ANALISIS HAK
ANAK
Nama :
Septianto tri wibowo
Kelas :
2ea28
NPM :
18212319
#KONVENSI HAK ANAK #
Pemerintah negara yang telah meratifikasi konvensi ini diharuskan untuk melaporkan dan hadir di hadapan Komite Hak-Hak Anak secara berkala untuk mengevaluasi kemajuan-kemajuan yang dicapai dalam mengimplementasikan Konvensi ini dan status hak-hak anak dalam negara tersebut. Laporan-laporan tiap negara beserta pandangan tertulis komite dapat diakses di situs komite.
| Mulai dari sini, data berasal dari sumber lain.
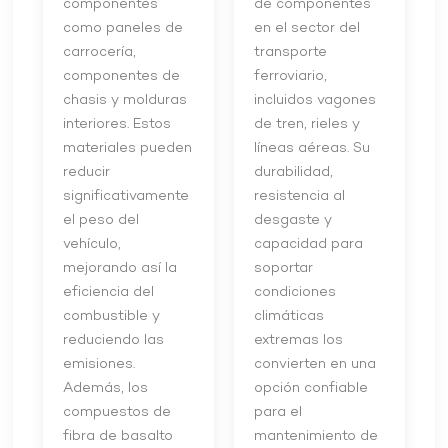
componentes
de componentes
como paneles de
en el sector del
carrocería,
transporte
componentes de
ferroviario,
chasis y molduras
incluidos vagones
interiores. Estos
de tren, rieles y
materiales pueden
líneas aéreas. Su
reducir
durabilidad,
significativamente
resistencia al
el peso del
desgaste y
vehículo,
capacidad para
mejorando así la
soportar
eficiencia del
condiciones
combustible y
climáticas
reduciendo las
extremas los
emisiones.
convierten en una
Además, los
opción confiable
compuestos de
para el
fibra de basalto
mantenimiento de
Majelis Umum Perserikatan Bangsa-Bangsa mengadopsi konvensi ini dan terbuka untuk penandatangan pada tanggal 20 November 1989 (pada peringatan 30 tahun Deklarasi Hak-Hak Asasi Anak). Konvensi ini berlaku pada tanggal 2 September 1990 setelah jumlah negara yang meratifikasinya mencapai syarat. Sampai dengan Desember 2008, 193 negara terlah meratifikasinya, meliputi keseluruhan negara-negara anggota PBB, kecuali Amerika Serikat dan Somalia.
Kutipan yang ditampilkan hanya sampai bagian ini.